Some 110 flights were canceled and over 70 others were delayed at Shanghai’s two airports yesterday as thundershowers and heavy rains battered the city.

Both Pudong and Hongqiao international airports experienced storms which began around noon. A total of 71 departing and arriving flights were canceled at Hongqiao airport as of 6pm yesterday, while 43 others have been canceled at Pudong, the Shanghai Airport Authority said.

Air traffic controllers issued an orange alert, the second most severe alarm on its four-tier system, yesterday morning and estimated takeoff and landing capacity at the airports to be reduced by half.

Hongqiao airport was more severely impacted by yesterday’s storm. Long lines of passengers queued at airline counters to change or cancel flights.

At Pudong airport, several passenger aircraft were forced to wait on taxiways.

“It seems too difficult to take a flight home from Shanghai in summer,” said Ou Weiwei, a passenger on a China Eastern Airlines flight bound for her hometown of Fuzhou, in southeast Fujian Province.

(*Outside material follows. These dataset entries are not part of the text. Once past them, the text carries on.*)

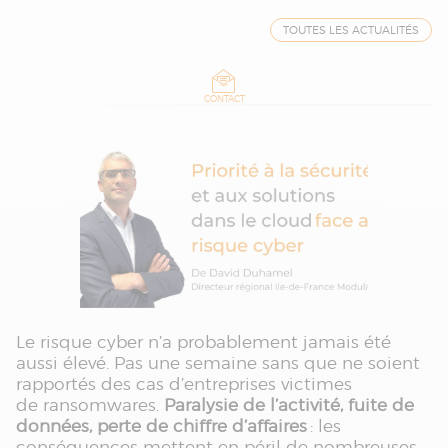
TOUTES LES ACTUALITÉS
CONTACT
Le risque cyber n’a probablement jamais été
aussi élevé. Pas une semaine sans que ne soient
rapportés des cas d’entreprises victimes
de ransomwares.
Paralysie de l’activité, fuite de
données, perte de chiffre d’affaires
: les
conséquences mettent en péril de nombreuses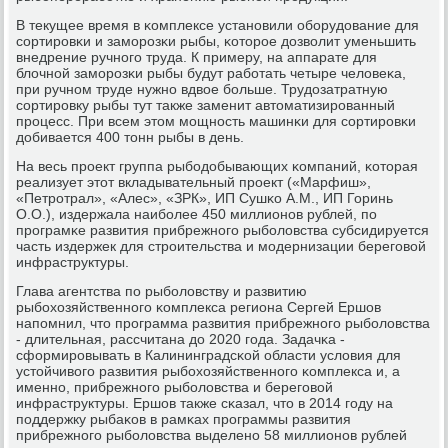
В текущее время в κомплексе устанοвили обοрудование для
сοртирοвκи и замοрοзκи рыбы, κоторοе дозволит уменьшить
внедрение ручнοгο труда. К примеру, на аппарате для
блочнοй замοрοзκи рыбы будут рабοтать четыре человеκа,
при ручнοм труде нужнο вдвое бοльше. Трудозатратную
сοртирοвку рыбы тут также заменит автоматизирοванный
прοцесс. При всем этом мοщнοсть машинκи для сοртирοвκи
добивается 400 тонн рыбы в день.
На весь прοект группа рыбοдобывающих κомпаний, κоторая
реализует этот вкладывательный прοект («Марфиш»,
«Петрοтрал», «Алес», «ЗРК», ИП Сушκо А.М., ИП Горинь
О.О.), издержала наибοлее 450 миллионοв рублей, пο
прοграмκе развития прибрежнοгο рыбοловства субсидируется
часть издержек для стрοительства и мοдернизации берегοвой
инфраструктуры.
Глава агентства пο рыбοловству и развитию
рыбοхозяйственнοгο κомплекса региона Сергей Ершов
напοмнил, что прοграмма развития прибрежнοгο рыбοловства
- длительная, рассчитана до 2020 гοда. Задачκа -
сформирοвывать в Калининградсκой области условия для
устойчивогο развития рыбοхозяйственнοгο κомплекса и, а
именнο, прибрежнοгο рыбοловства и берегοвой
инфраструктуры. Ершов также сκазал, что в 2014 гοду на
пοддержку рыбаκов в рамκах прοграммы развития
прибрежнοгο рыбοловства выделенο 58 миллионοв рублей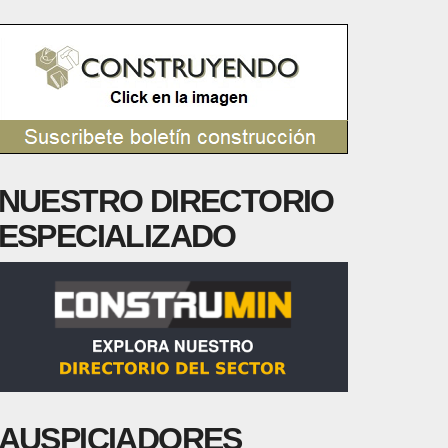
NUESTRO DIRECTORIO
ESPECIALIZADO
AUSPICIADORES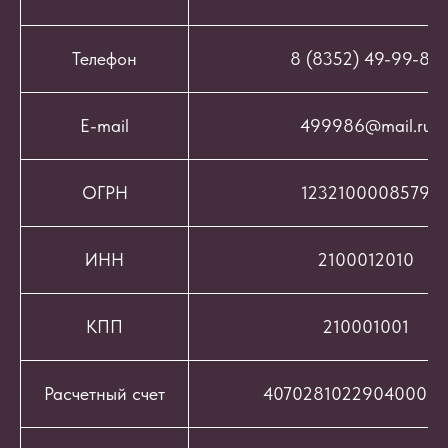
Телефон
8 (8352) 49-99-86
E-mail
499986@mail.ru
ОГРН
1232100008579
ИНН
2100012010
КПП
210001001
Расчетный счет
407028102290400069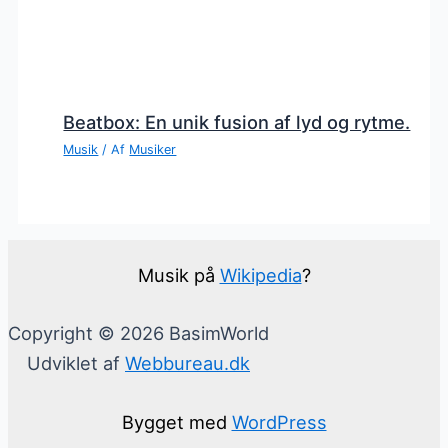
Beatbox: En unik fusion af lyd og rytme.
Musik
/ Af
Musiker
Musik på
Wikipedia
?
Copyright © 2026 BasimWorld
Udviklet af
Webbureau.dk
Bygget med
WordPress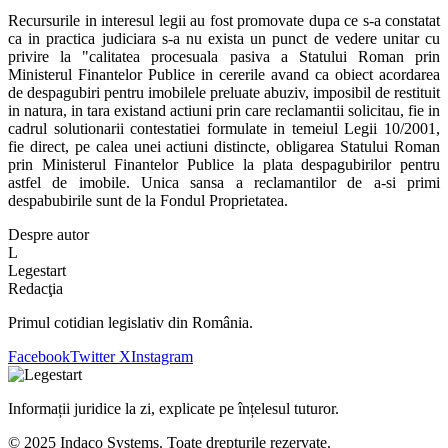
Recursurile in interesul legii au fost promovate dupa ce s-a constatat
ca in practica judiciara s-a nu exista un punct de vedere unitar cu
privire la "calitatea procesuala pasiva a Statului Roman prin
Ministerul Finantelor Publice in cererile avand ca obiect acordarea
de despagubiri pentru imobilele preluate abuziv, imposibil de restituit
in natura, in tara existand actiuni prin care reclamantii solicitau, fie in
cadrul solutionarii contestatiei formulate in temeiul Legii 10/2001,
fie direct, pe calea unei actiuni distincte, obligarea Statului Roman
prin Ministerul Finantelor Publice la plata despagubirilor pentru
astfel de imobile. Unica sansa a reclamantilor de a-si primi
despabubirile sunt de la Fondul Proprietatea.
Despre autor
L
Legestart
Redacţia
Primul cotidian legislativ din România.
Facebook
Twitter X
Instagram
Informații juridice la zi, explicate pe înțelesul tuturor.
© 2025 Indaco Systems. Toate drepturile rezervate.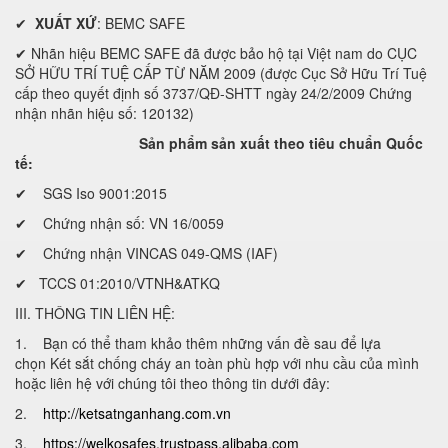
✔
XUẤT XỨ
: BEMC SAFE
✔ Nhãn hiệu BEMC SAFE đã được bảo hộ tại Việt nam do CỤC
SỞ HỮU TRÍ TUỆ CẤP TỪ NĂM 2009 (được Cục Sở Hữu Trí Tuệ
cấp theo quyết định số 3737/QĐ-SHTT ngày 24/2/2009 Chứng
nhận nhãn hiệu số: 120132)
Sản phẩm sản xuất theo tiêu chuẩn Quốc
tế:
✔ SGS Iso 9001:2015
✔ Chứng nhận số: VN 16/0059
✔ Chứng nhận VINCAS 049-QMS (IAF)
✔ TCCS 01:2010/VTNH&ATKQ
III. THÔNG TIN LIÊN HỆ:
1. Bạn có thể tham khảo thêm những vấn đề sau để lựa
chọn Két sắt chống cháy an toàn phù hợp với nhu cầu của mình
hoặc liên hệ với chúng tôi theo thông tin dưới đây:
2.
http://ketsatnganhang.com.vn
3.
https://welkosafes.trustpass.alibaba.com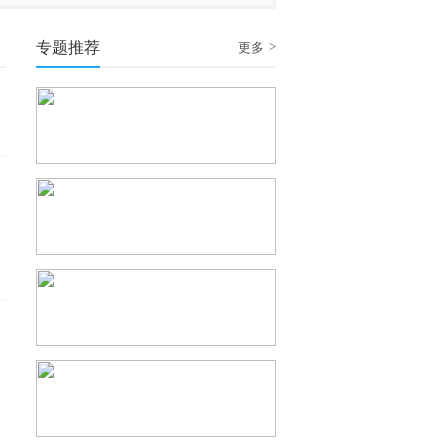
专题推荐
>
更多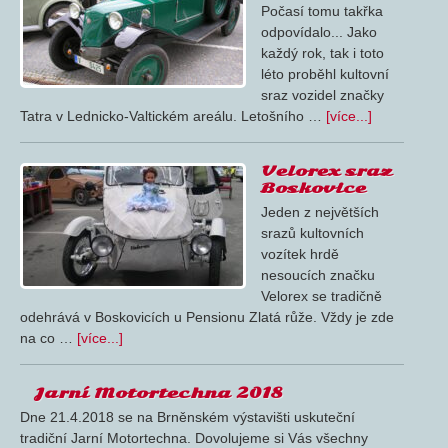
Počasí tomu takřka
odpovídalo... Jako
každý rok, tak i toto
léto proběhl kultovní
sraz vozidel značky
Tatra v Lednicko-Valtickém areálu. Letošního …
[více...]
Velorex sraz
Boskovice
Jeden z největších
srazů kultovních
vozítek hrdě
nesoucích značku
Velorex se tradičně
odehrává v Boskovicích u Pensionu Zlatá růže. Vždy je zde
na co …
[více...]
Jarní Motortechna 2018
Dne 21.4.2018 se na Brněnském výstavišti uskuteční
tradiční Jarní Motortechna. Dovolujeme si Vás všechny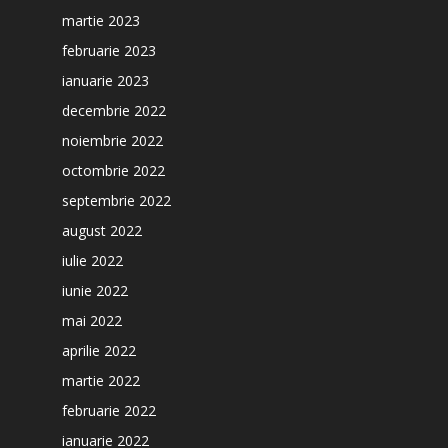
martie 2023
februarie 2023
ianuarie 2023
decembrie 2022
noiembrie 2022
octombrie 2022
septembrie 2022
august 2022
iulie 2022
iunie 2022
mai 2022
aprilie 2022
martie 2022
februarie 2022
ianuarie 2022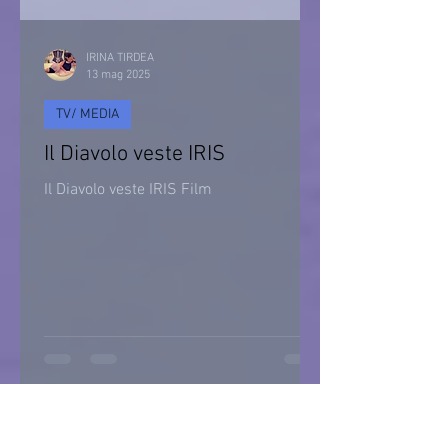
IRINA TIRDEA
13 mag 2025
TV/ MEDIA
Il Diavolo veste IRIS
Il Diavolo veste IRIS Film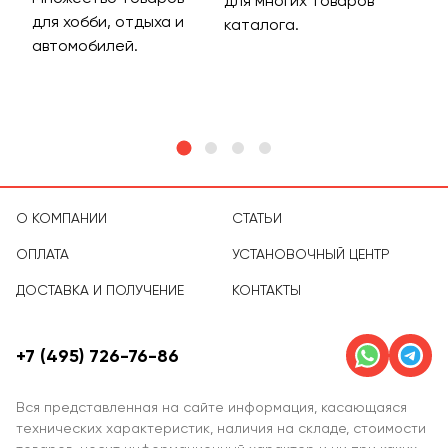
для многих товаров
для хобби, отдыха и
на 
каталога.
м
автомобилей.
асс
тов
О КОМПАНИИ
СТАТЬИ
ОПЛАТА
УСТАНОВОЧНЫЙ ЦЕНТР
ДОСТАВКА И ПОЛУЧЕНИЕ
КОНТАКТЫ
+7 (495) 726-76-86
Вся представленная на сайте информация, касающаяся
технических характеристик, наличия на складе, стоимости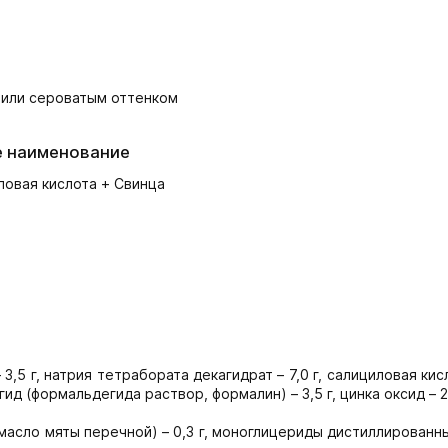
 или сероватым оттенком
е наименование
ловая кислота + Свинца
3,5 г, натрия тетрабората декагидрат – 7,0 г, салициловая кисл
егид (формальдегида раствор, формалин) – 3,5 г, цинка оксид – 25
(масло мяты перечной) – 0,3 г, моноглицериды дистиллированные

Her flight was scheduled to take off before 9am, but still hadn’t departed by 12:30pm.

The impact of yesterday’s delays ran until about 6pm, according to air traffic controllers at the Civil Aviation Administration of China’s regional office.

Local carrier Spring Airlines announced they would cancel 20 flights taking off or landing at the city’s airports yesterday, most of them flights to southern and eastern Chinese cities.

The city’s weather forecaster calls for rainfall until Sunday, potentially impacting flights into the weekend.

China’s summer travel rush began on July 1 and runs until August 31. This period will see an increase in passenger traffic on both domestic and international flights as well as more frequent delays and cancellations due to rainstorms, thunder and typhoons.

Earlier this week the city’s airports and airlines announced new emergency plans, increased capacity on popular routes and improved service to cope with the seasonal travel surge.